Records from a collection
* * *

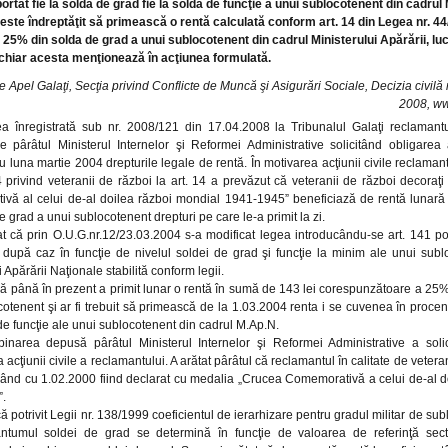
ortat fie la solda de grad fie la solda de funcţie a unui sublocotenent din cadrul 
este îndreptăţit să primească o rentă calculată conform art. 14 din Legea nr. 44
 25% din solda de grad a unui sublocotenent din cadrul Ministerului Apărării, luc
hiar acesta menţionează în acţiunea formulată.
e Apel Galaţi, Secţia privind Conflicte de Muncă şi Asigurări Sociale, Decizia civilă 
2008, ww
ea înregistrată sub nr. 2008/121 din 17.04.2008 la Tribunalul Galaţi reclaman
e pârâtul Ministerul Internelor şi Reformei Administrative solicitând obligarea 
 luna martie 2004 drepturile legale de rentă. În motivarea acţiunii civile reclaman
 privind veteranii de război la art. 14 a prevăzut că veteranii de război decora
vă al celui de-al doilea război mondial 1941-1945” beneficiază de rentă lunar
e grad a unui sublocotenent drepturi pe care le-a primit la zi.
t că prin O.U.G.nr.12/23.03.2004 s-a modificat legea introducându-se art. 141 pot
 după caz în funcţie de nivelul soldei de grad şi funcţie la minim ale unui subl
i Apărării Naţionale stabilită conform legii.
că până în prezent a primit lunar o rentă în sumă de 143 lei corespunzătoare a 25
otenent şi ar fi trebuit să primească de la 1.03.2004 renta i se cuvenea în proc
de funcţie ale unui sublocotenent din cadrul M.Ap.N.
pinarea depusă pârâtul Ministerul Internelor şi Reformei Administrative a soli
 acţiunii civile a reclamantului. A arătat pârâtul că reclamantul în calitate de veter
pând cu 1.02.2000 fiind declarat cu medalia „Crucea Comemorativă a celui de-al d
.
că potrivit Legii nr. 138/1999 coeficientul de ierarhizare pentru gradul militar de su
ntumul soldei de grad se determină în funcţie de valoarea de referinţă secto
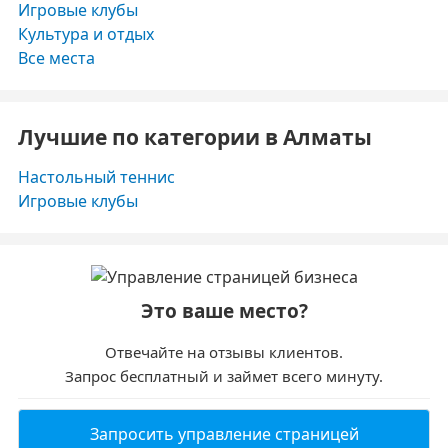
Игровые клубы
Культура и отдых
Все места
Лучшие по категории в Алматы
Настольный теннис
Игровые клубы
Это ваше место?
Отвечайте на отзывы клиентов.
Запрос бесплатный и займет всего минуту.
Запросить управление страницей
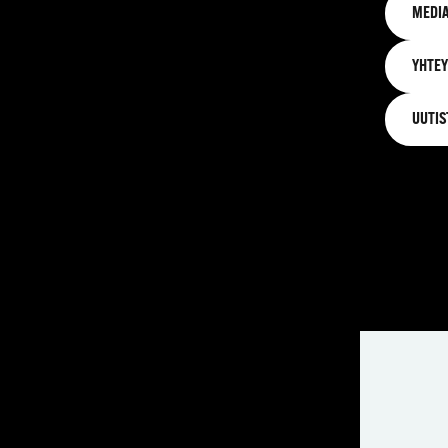
MEDIA
YHTEY
UUTIS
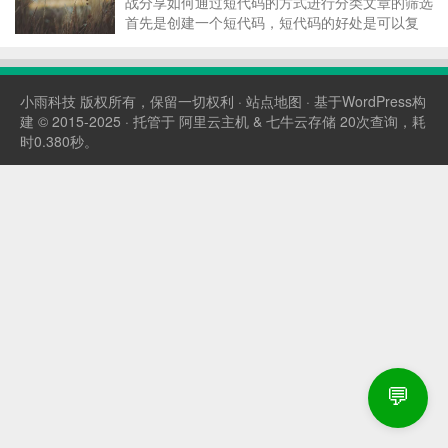
战分享如何通过短代码的方式进行分类文章的筛选
首先是创建一个短代码，短代码的好处是可以复
用，不需要一大片一大片重复的代码
add_shortcode( 'wpsite_posts',
'wpsite_ajax_posts...
小雨科技
版权所有，保留一切权利 ·
站点地图
· 基于WordPress构
建 © 2015-2025 · 托管于
阿里云主机
&
七牛云存储
20次查询，耗
时0.380秒。
💬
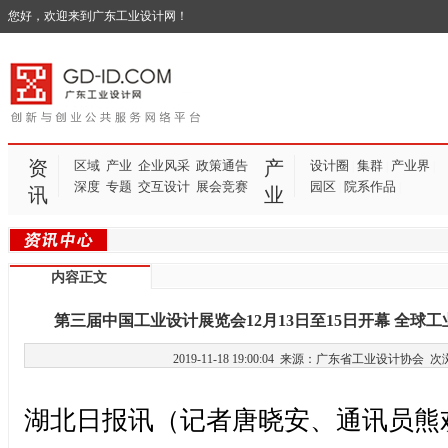
您好，欢迎来到广东工业设计网！
资
产
区域
产业
企业风采
政策通告
设计圈
集群
产业界
|
|
|
深度
专题
交互设计
展会竞赛
园区
院系作品
|
|
讯
业
内容正文
第三届中国工业设计展览会12月13日至15日开幕 全球
2019-11-18 19:00:04 来源：广东省工业设计协会
次
湖北日报讯（记者唐晓安、通讯员熊欢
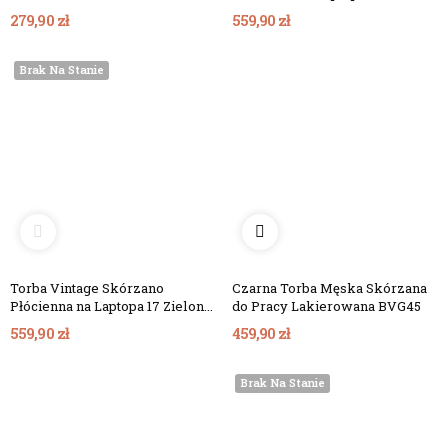
Forester BF91
279,90 zł
559,90 zł
Brak Na Stanie
Torba Vintage Skórzano
Czarna Torba Męska Skórzana
Płócienna na Laptopa 17 Zielona
do Pracy Lakierowana BVG45
Forester BF91
559,90 zł
459,90 zł
Brak Na Stanie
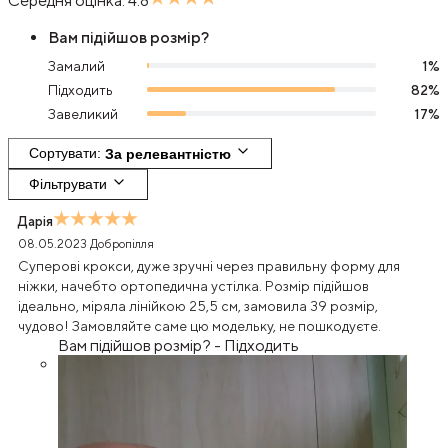
Середня оцінка:
4.8
Вам підійшов розмір?
Замалий
1
%
Підходить
82
%
Завеликий
17
%
Сортувати
: 
За релевантністю
Фільтрувати
Дарія
08.05.2023
Добропілля
Суперові крокси, дуже зручні через правильну форму для
ніжки, начебто ортопедична устілка. Розмір підійшов
ідеально, міряла лінійкою 25,5 см, замовила 39 розмір,
чудово! Замовляйте саме цю модельку, не пошкодуєте.
Вам підійшов розмір?
-
Підходить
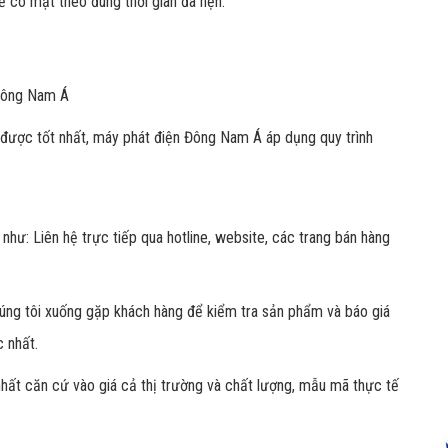
sẽ có mặt theo đúng thời gian đã hẹn.
 Đông Nam Á
 được tốt nhất, máy phát điện Đông Nam Á áp dụng quy trình
như: Liên hệ trực tiếp qua hotline, website, các trang bán hàng
chúng tôi xuống gặp khách hàng để kiểm tra sản phẩm và báo giá
c nhất.
nhất căn cứ vào giá cả thị trường và chất lượng, mẫu mã thực tế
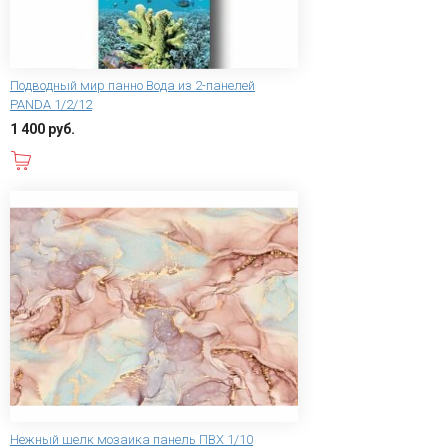
Подводный мир панно Вода из 2-панелей
PANDA 1/2/12
1 400 руб.
В корзину
Нежный шелк мозаика панель ПВХ 1/10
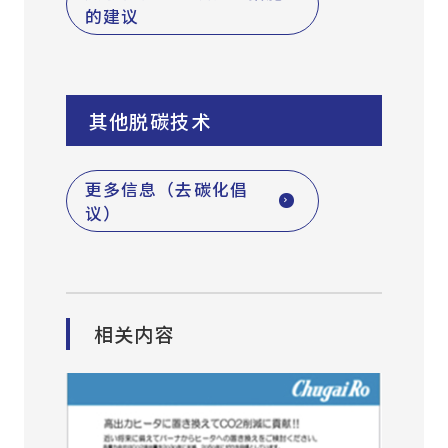
的建议
其他脱碳技术
更多信息（去碳化倡
议）
相关内容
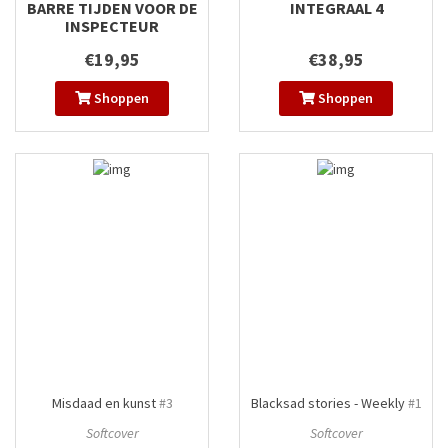
BARRE TIJDEN VOOR DE
INTEGRAAL 4
INSPECTEUR
€19,95
€38,95
Shoppen
Shoppen
Misdaad en kunst
#3
Blacksad stories - Weekly
#1
Softcover
Softcover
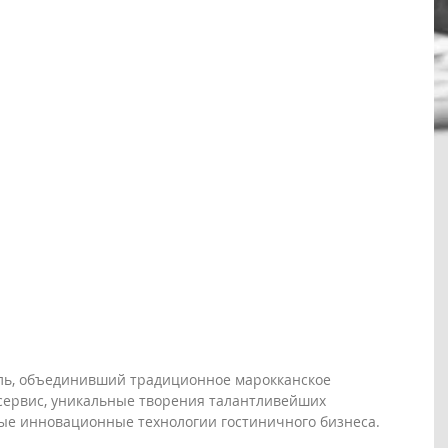
ель, объединивший традиционное марокканское 
сервис, уникальные творения талантливейших 
ые инновационные технологии гостиничного бизнеса.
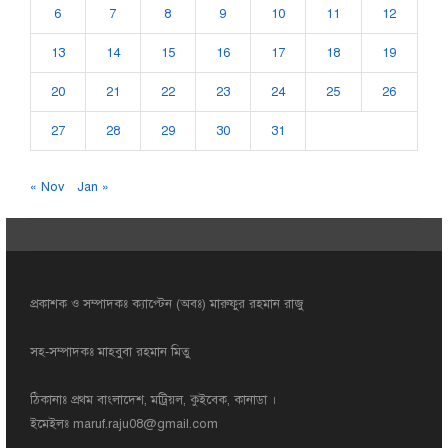
6
7
8
9
10
11
12
13
14
15
16
17
18
19
20
21
22
23
24
25
26
27
28
29
30
31
« Nov
Jan »
প্রকাশক ও সম্পাদকঃ ক্যাপ্টেন (অবঃ) মারুফুর রহমান রাজু
সহ-সম্পাদকঃ মাহবুবা রহমান মিতু
ঠিকানাঃ প্রথম বাংলাদেশ, মট্রিয়ল, কুইবেক, কানাডা ।
ইমেইলঃ
maruf.raju08@gmail.com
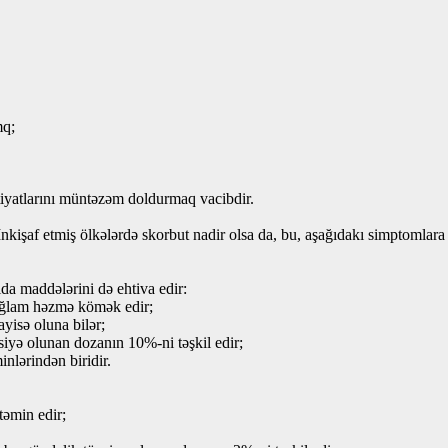
mq;
htiyatlarını müntəzəm doldurmaq vacibdir.
işaf etmiş ölkələrdə skorbut nadir olsa da, bu, aşağıdakı simptomlara gəti
ida maddələrini də ehtiva edir:
sağlam həzmə kömək edir;
yisə oluna bilər;
vsiyə olunan dozanın 10%-ni təşkil edir;
inlərindən biridir.
təmin edir;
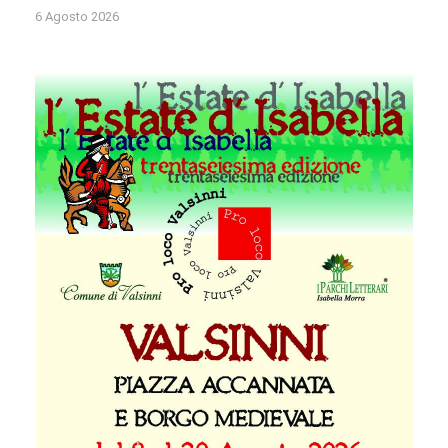
6 Agosto 2026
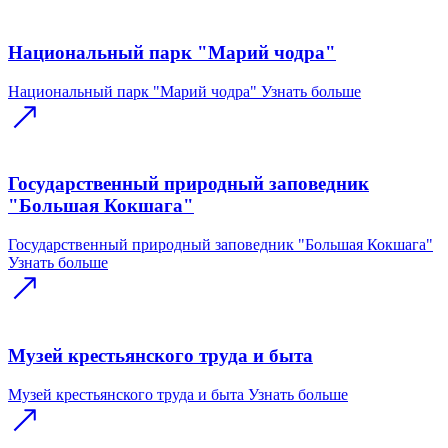
Национальный парк "Марий чодра"
Национальный парк "Марий чодра"
Узнать больше
Государственный природный заповедник
"Большая Кокшага"
Государственный природный заповедник "Большая Кокшага"
Узнать больше
Музей крестьянского труда и быта
Музей крестьянского труда и быта
Узнать больше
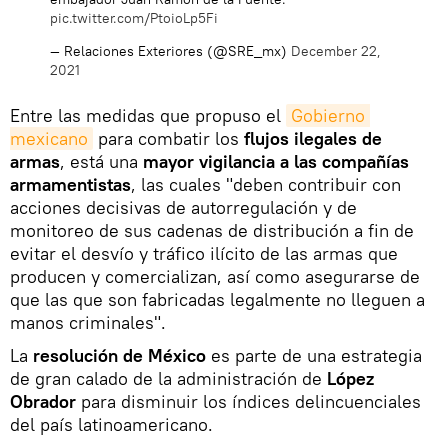
pic.twitter.com/PtoioLp5Fi
— Relaciones Exteriores (@SRE_mx)
December 22,
2021
Entre las medidas que propuso el
Gobierno 
mexicano
para combatir los
flujos ilegales de
armas
, está una
mayor vigilancia a las compañías
armamentistas
, las cuales "deben contribuir con
acciones decisivas de autorregulación y de
monitoreo de sus cadenas de distribución a fin de
evitar el desvío y tráfico ilícito de las armas que
producen y comercializan, así como asegurarse de
que las que son fabricadas legalmente no lleguen a
manos criminales".
La
resolución de México
es parte de una estrategia
de gran calado de la administración de
López
Obrador
para disminuir los índices delincuenciales
del país latinoamericano.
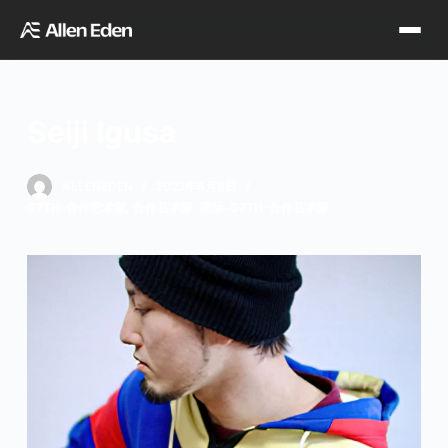
跳
过
内
容
Seiji Igusa
品牌中心
ALLENEDEN
2022年6月8日
G7TH-合作艺术家
,
合作艺术家
,
国际-G7TH-合作艺术家
Tagima
Orange
经销网点
Supro
Godin
TDT专区
Fishman
VegaTrem
官方店铺
Seagull
G7th
天猫旗舰店
关于我们
Wambooka
Veelah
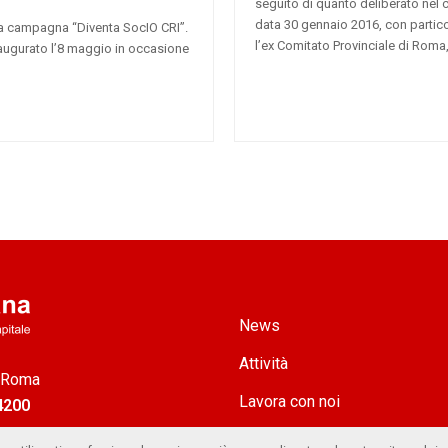
seguito di quanto deliberato nel 
data 30 gennaio 2016, con partico
la campagna “Diventa SocIO CRI”.
l’ex Comitato Provinciale di Roma
naugurato l’8 maggio in occasione
News
Attività
1 Roma
Lavora con noi
04200
Ufficio Stampa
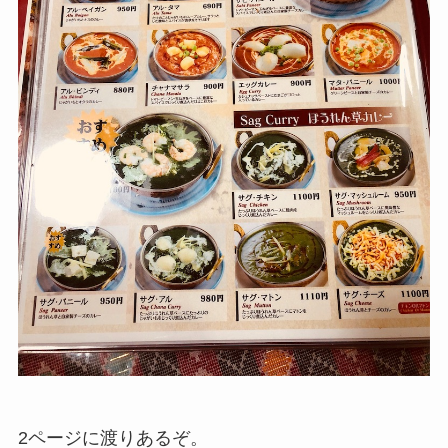
2ページに渡りあるぞ。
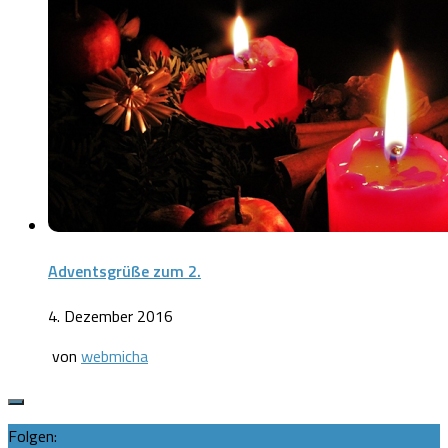
Adventsgrüße zum 2.
4. Dezember 2016
von
webmicha
Folgen:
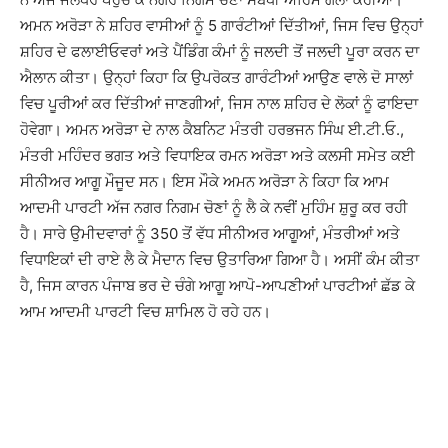
ਅਮਨ ਅਰੋੜਾ ਨੇ ਸ਼ਹਿਰ ਵਾਸੀਆਂ ਨੂੰ 5 ਗਾਰੰਟੀਆਂ ਦਿੱਤੀਆਂ, ਜਿਸ ਵਿਚ ਉਨ੍ਹਾਂ
ਸ਼ਹਿਰ ਦੇ ਫਲਾਈਓਵਰਾਂ ਅਤੇ ਪੈਂਡਿੰਗ ਕੰਮਾਂ ਨੂੰ ਜਲਦੀ ਤੋਂ ਜਲਦੀ ਪੂਰਾ ਕਰਨ ਦਾ
ਐਲਾਨ ਕੀਤਾ। ਉਨ੍ਹਾਂ ਕਿਹਾ ਕਿ ਉਪਰੋਕਤ ਗਾਰੰਟੀਆਂ ਆਉਣ ਵਾਲੇ ਦੋ ਸਾਲਾਂ
ਵਿਚ ਪੂਰੀਆਂ ਕਰ ਦਿੱਤੀਆਂ ਜਾਣਗੀਆਂ, ਜਿਸ ਨਾਲ ਸ਼ਹਿਰ ਦੇ ਲੋਕਾਂ ਨੂੰ ਫਾਇਦਾ
ਹੋਵੇਗਾ। ਅਮਨ ਅਰੋੜਾ ਦੇ ਨਾਲ ਕੈਬਨਿਟ ਮੰਤਰੀ ਹਰਭਜਨ ਸਿੰਘ ਈ.ਟੀ.ਓ.,
ਮੰਤਰੀ ਮਹਿੰਦਰ ਭਗਤ ਅਤੇ ਵਿਧਾਇਕ ਰਮਨ ਅਰੋੜਾ ਅਤੇ ਕਲਸੀ ਸਮੇਤ ਕਈ
ਸੀਨੀਅਰ ਆਗੂ ਮੌਜੂਦ ਸਨ। ਇਸ ਮੌਕੇ ਅਮਨ ਅਰੋੜਾ ਨੇ ਕਿਹਾ ਕਿ ਆਮ
ਆਦਮੀ ਪਾਰਟੀ ਅੱਜ ਨਗਰ ਨਿਗਮ ਚੋਣਾਂ ਨੂੰ ਲੈ ਕੇ ਨਵੀਂ ਮੁਹਿੰਮ ਸ਼ੁਰੂ ਕਰ ਰਹੀ
ਹੈ। ਸਾਰੇ ਉਮੀਦਵਾਰਾਂ ਨੂੰ 350 ਤੋਂ ਵੱਧ ਸੀਨੀਅਰ ਆਗੂਆਂ, ਮੰਤਰੀਆਂ ਅਤੇ
ਵਿਧਾਇਕਾਂ ਦੀ ਰਾਏ ਲੈ ਕੇ ਮੈਦਾਨ ਵਿਚ ਉਤਾਰਿਆ ਗਿਆ ਹੈ। ਅਸੀਂ ਕੰਮ ਕੀਤਾ
ਹੈ, ਜਿਸ ਕਾਰਨ ਪੰਜਾਬ ਭਰ ਦੇ ਚੰਗੇ ਆਗੂ ਆਪੋ-ਆਪਣੀਆਂ ਪਾਰਟੀਆਂ ਛੱਡ ਕੇ
ਆਮ ਆਦਮੀ ਪਾਰਟੀ ਵਿਚ ਸ਼ਾਮਿਲ ਹੋ ਰਹੇ ਹਨ।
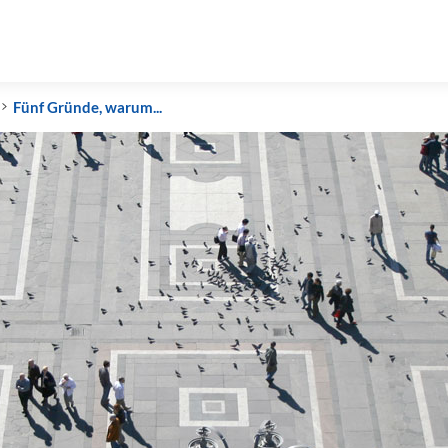
Fünf Gründe, warum...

* * *

Exercise directions
The response should consist of the lines above from the first through the one containing "i Apărării Naţionale stabilită conform legii.", transcribed exactly, with every picture left out.

Worked solution
ortat fie la solda de grad fie la solda de funcţie a unui sublocotenent din cadrul 
este îndreptăţit să primească o rentă calculată conform art. 14 din Legea nr. 44
 25% din solda de grad a unui sublocotenent din cadrul Ministerului Apărării, luc
hiar acesta menţionează în acţiunea formulată.
e Apel Galaţi, Secţia privind Conflicte de Muncă şi Asigurări Sociale, Decizia civilă 
2008, ww
ea înregistrată sub nr. 2008/121 din 17.04.2008 la Tribunalul Galaţi reclaman
e pârâtul Ministerul Internelor şi Reformei Administrative solicitând obligarea 
 luna martie 2004 drepturile legale de rentă. În motivarea acţiunii civile reclaman
 privind veteranii de război la art. 14 a prevăzut că veteranii de război decora
vă al celui de-al doilea război mondial 1941-1945” beneficiază de rentă lunar
e grad a unui sublocotenent drepturi pe care le-a primit la zi.
t că prin O.U.G.nr.12/23.03.2004 s-a modificat legea introducându-se art. 141 pot
 după caz în funcţie de nivelul soldei de grad şi funcţie la minim ale unui subl
i Apărării Naţionale stabilită conform legii.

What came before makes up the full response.